- Work instruction -
Tally the lines below that contain the word "from", and give only that number.

- Source data -
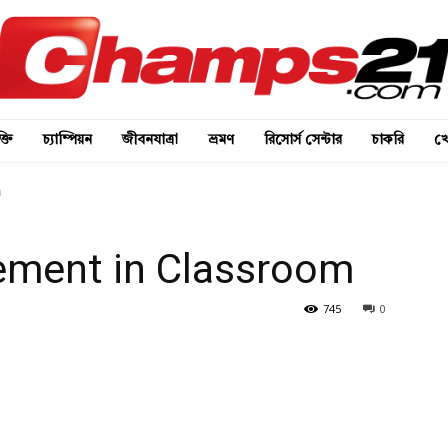
্তি
চ্যাম্পিয়ন
জীবনযাত্রা
ভ্রমণ
রিসোর্স সেন্টার
চাকরি
খে
m
ement in Classroom
745
0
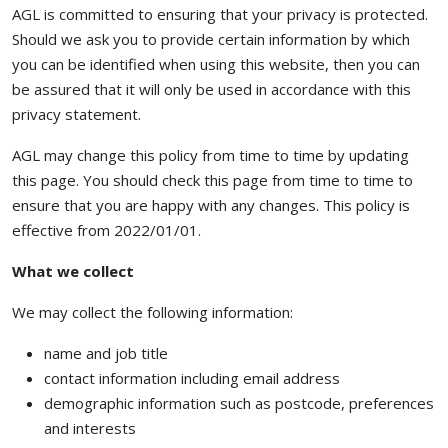
AGL is committed to ensuring that your privacy is protected.
Should we ask you to provide certain information by which
you can be identified when using this website, then you can
be assured that it will only be used in accordance with this
privacy statement.
AGL may change this policy from time to time by updating
this page. You should check this page from time to time to
ensure that you are happy with any changes. This policy is
effective from 2022/01/01.
What we collect
We may collect the following information:
name and job title
contact information including email address
demographic information such as postcode, preferences
and interests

- Result of the task -
3